Bookie, Steel Yard & a dead pigeon


On Sunday I went down to Kempton Park race course to see if I could find a bookie to photograph. The weather was gorgeous but the course was very quiet. Simon Kingshot was standing right in the middle of the light so I decided on using him as my subject. Simon told me he was part of a dying trade, twenty years ago this place would have been heaving. He tours south of England and are on races most days but find it hard to make the money he used to. I was first really disappointed with the scene, I had expected a lot more bookies and people, I had the idea in my head that I wanted to shoot from the stand looking down at the bookies and get the crowds in the fore ground placing their bets, people drinking, it being hectic etc. But what Simon said fitted in with the scene.
I can tell I'm not watching my frame properly, there are all sorts of things sticking out of people's heads, and I shoot several frames in a sequence like that!
I tend to feel very self conscious photographing in public with lots of people around me and it always takes a while until I start to relax. I enjoyed most sitting down on the steps and using the people looking at the bookie's boards as a frame. There was a difference in the light and many of the people in the foreground became silhouettes. Many of the people that go racing fascinates me, they have real character.

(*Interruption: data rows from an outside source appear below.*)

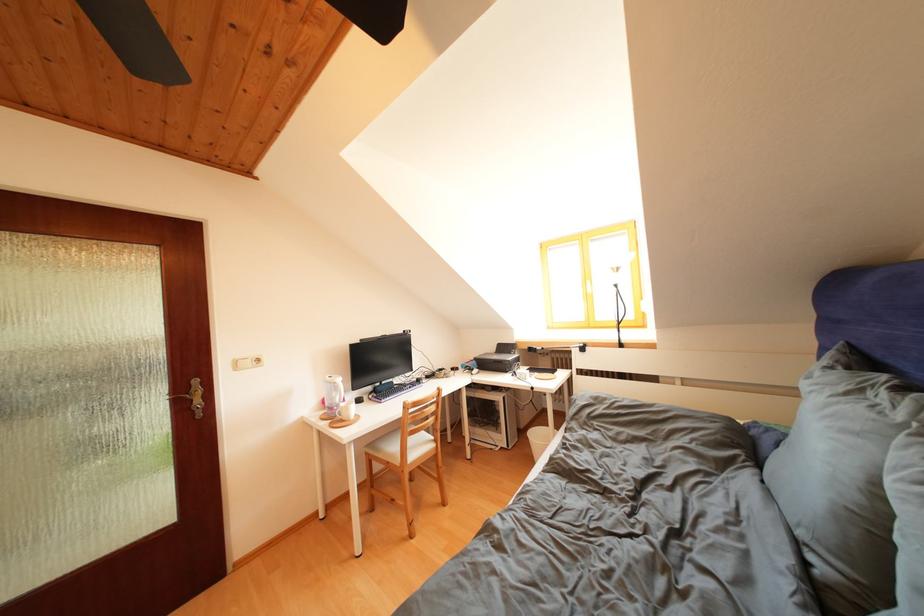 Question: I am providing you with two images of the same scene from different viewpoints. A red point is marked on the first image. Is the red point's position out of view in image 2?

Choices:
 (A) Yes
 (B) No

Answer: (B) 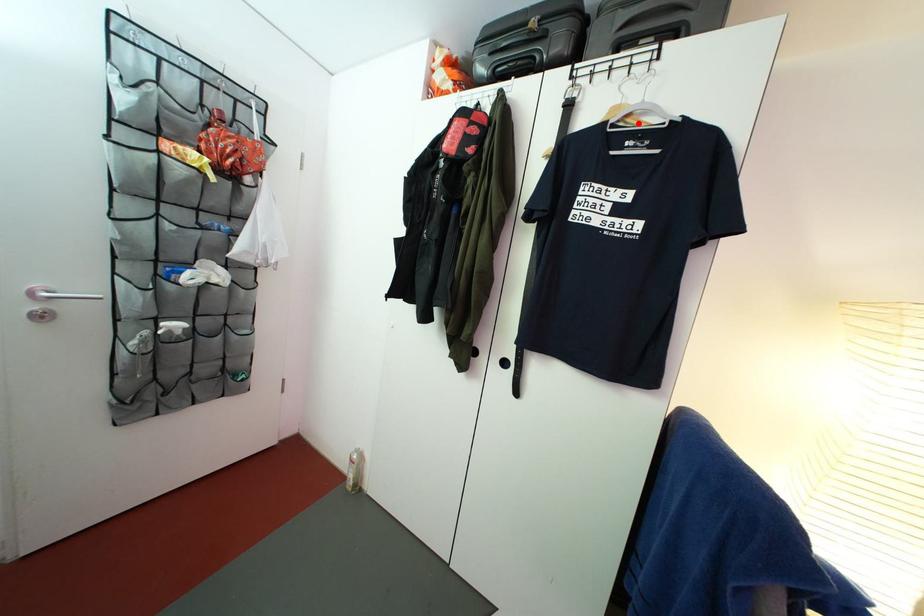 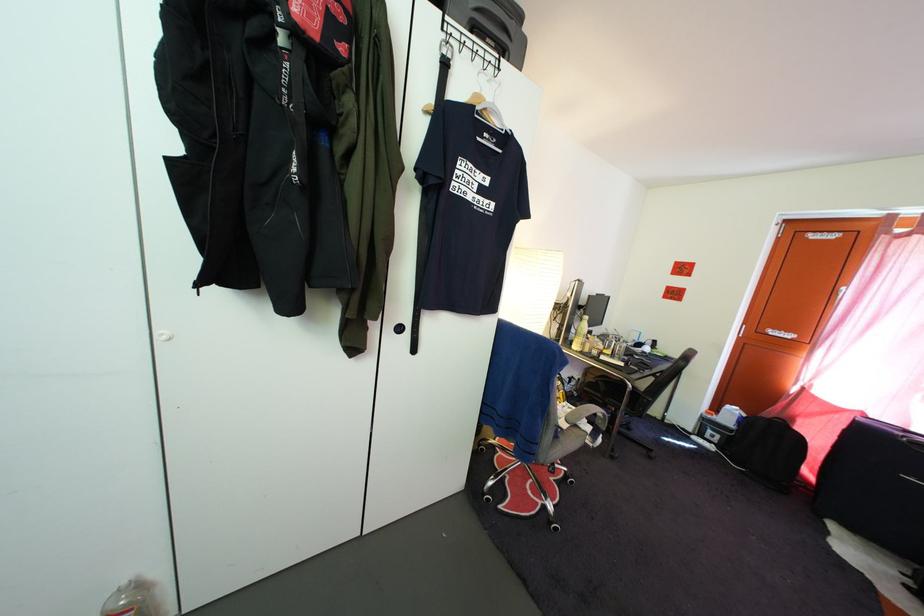 The point at the highlighted location is marked in the first image. Where is the corresponding point in the second image?

(494, 118) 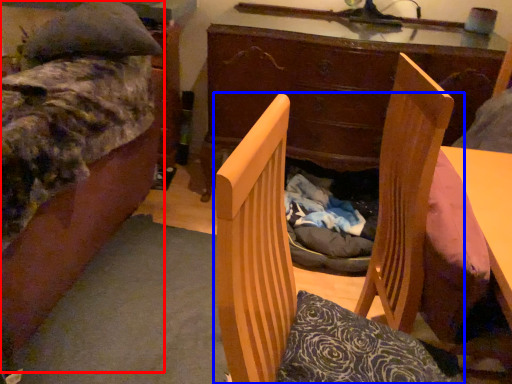 Question: Which of the following is the farthest to the observer, bed (highlighted by a red box) or chair (highlighted by a blue box)?

Choices:
 (A) bed
 (B) chair

Answer: (A) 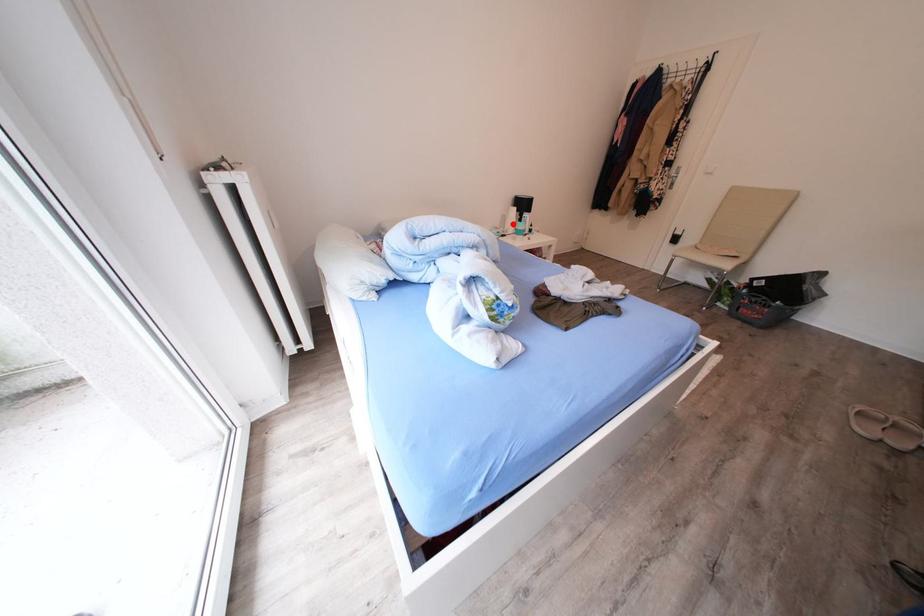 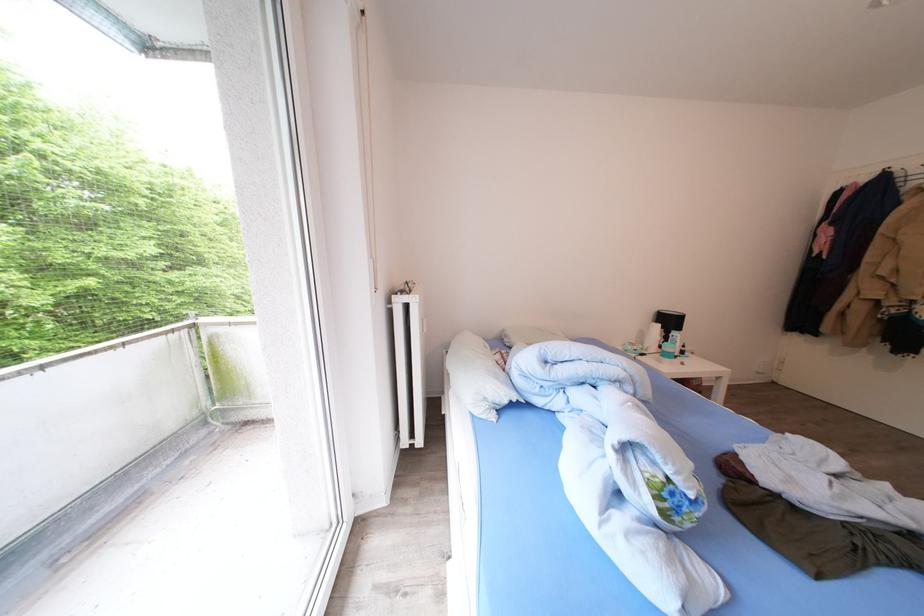 Question: I am providing you with two images of the same scene from different viewpoints. Image1 has a red point marked. In image2, the corresponding 3D location appears at what relative position? Reply with the corresponding letter.

Choices:
 (A) Closer
 (B) Farther

Answer: (A) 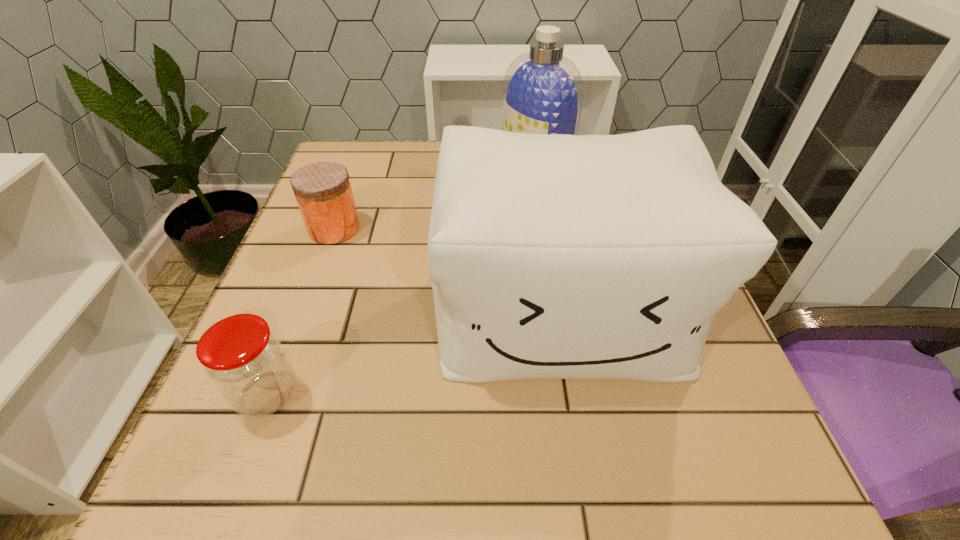 This screenshot has width=960, height=540. I want to click on cushion present at the right edge, so click(x=559, y=256).

This screenshot has width=960, height=540. In order to click on object that is at the far right corner in this screenshot , I will do `click(543, 92)`.

Find the location of a particular element. vacant space at the near edge is located at coordinates (534, 461).

In the image, there is a desktop. Where is `free region at the left edge`? The width and height of the screenshot is (960, 540). free region at the left edge is located at coordinates (319, 284).

Identify the location of free region at the right edge of the desktop. (701, 440).

This screenshot has width=960, height=540. In the image, there is a desktop. In order to click on free region at the far left corner in this screenshot , I will do `click(388, 153)`.

Where is `vacant space at the near left corner`? The width and height of the screenshot is (960, 540). vacant space at the near left corner is located at coordinates (258, 477).

I want to click on free space at the near right corner of the desktop, so click(x=684, y=457).

Image resolution: width=960 pixels, height=540 pixels. Find the location of `vacant area between the third nearest object and the nearer jar`. vacant area between the third nearest object and the nearer jar is located at coordinates (300, 312).

Identify the location of unoccupied area between the farthest object and the nearer jar. The width and height of the screenshot is (960, 540). (401, 280). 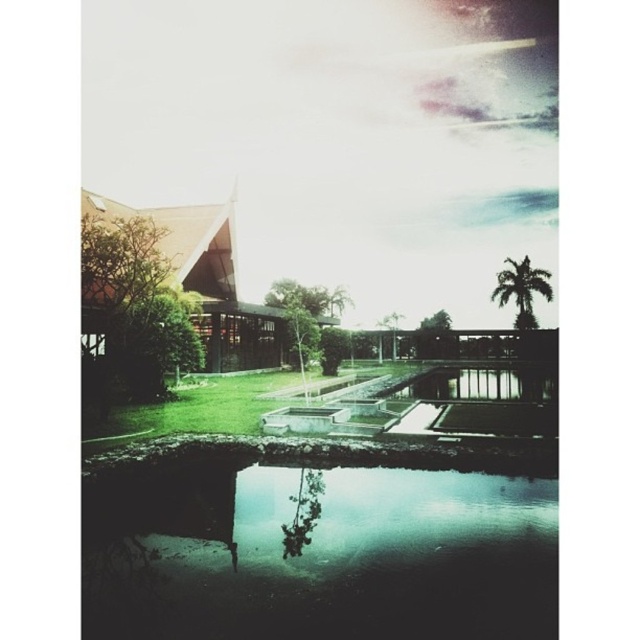 Question: Which point is closer to the camera taking this photo?

Choices:
 (A) (515, 272)
 (B) (184, 608)

Answer: (B)

Question: Does green reflective water at bottom have a lesser width compared to green leafy palm tree at upper right?

Choices:
 (A) no
 (B) yes

Answer: (A)

Question: Is the position of green reflective water at bottom less distant than that of green leafy palm tree at upper right?

Choices:
 (A) yes
 (B) no

Answer: (A)

Question: Among these points, which one is farthest from the camera?

Choices:
 (A) (540, 284)
 (B) (483, 636)

Answer: (A)

Question: Does green reflective water at bottom appear on the right side of green leafy palm tree at upper right?

Choices:
 (A) yes
 (B) no

Answer: (B) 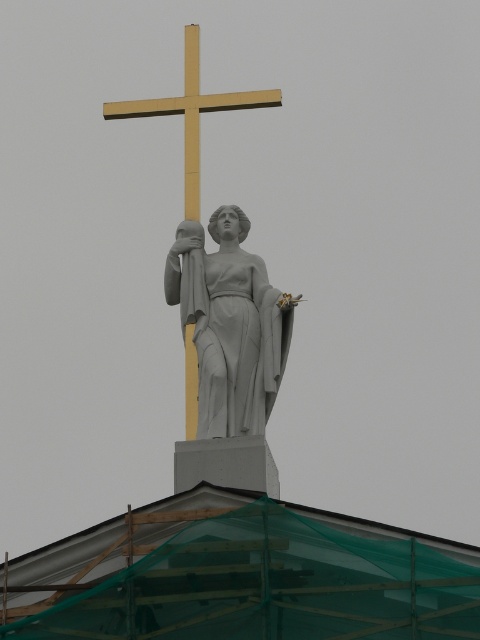 Is white marble statue at center shorter than gold polished cross at center?

Yes.

Who is positioned more to the right, white marble statue at center or gold polished cross at center?

Positioned to the right is white marble statue at center.

At what (x,y) coordinates should I click in order to perform the action: click on white marble statue at center. Please return your answer as a coordinate pair (x, y). Looking at the image, I should click on (238, 333).

The height and width of the screenshot is (640, 480). In order to click on white marble statue at center in this screenshot , I will do `click(238, 333)`.

Is point (190, 333) closer to viewer compared to point (192, 157)?

Yes, it is in front of point (192, 157).

Is gold polished cross at center positioned before gold polished wood cross at upper center?

Yes, gold polished cross at center is closer to the viewer.

Is point (230, 92) less distant than point (141, 115)?

No, it is behind (141, 115).

Find the location of `gold polished cross at center`. gold polished cross at center is located at coordinates (192, 113).

Between point (259, 300) and point (194, 113), which one is positioned in front?

Point (259, 300) is in front.

Does white marble statue at center have a lesser height compared to gold polished wood cross at upper center?

Correct, white marble statue at center is not as tall as gold polished wood cross at upper center.

Find the location of a particular element. The image size is (480, 640). white marble statue at center is located at coordinates (238, 333).

This screenshot has width=480, height=640. In order to click on white marble statue at center in this screenshot , I will do `click(238, 333)`.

On the way back from the races I found a dead pigeon next to the road side. It had to be photographed, I feel very inspired, I'm gonna start a pigeon project




I had hoped to photograph the beekeeping society in Kingston where I live but it is all quiet on the bee front this time of year(obviously), it is the same with the puppet makers, they seem to be all sitting around waiting for commissions. Perhaps not such ' big business' as I thought. Instead I went to a steel yard in Battersea to photograph person number 3. It was Carl, a Jamaican guy, he has worked in steel yards for over 20 years and came to London 7 years ago. He says it's better than sugar factories. Brian his manager had all kinds of ideas of what Carl was going to do and was determined to set up the shoot, I eventually got my point across and could actually photograph the real work.



Funnily enough, it turned out that Carl had got to London by convincing an English lady he met on a beach back home to marry him and get him a ticket out. When I worked on cruise ships that was always how the conversations went on beaches in Jamaica, I always felt really bad about the whole thing, being painfully aware of what a difference life in Europe would make but it seems that some do get lucky.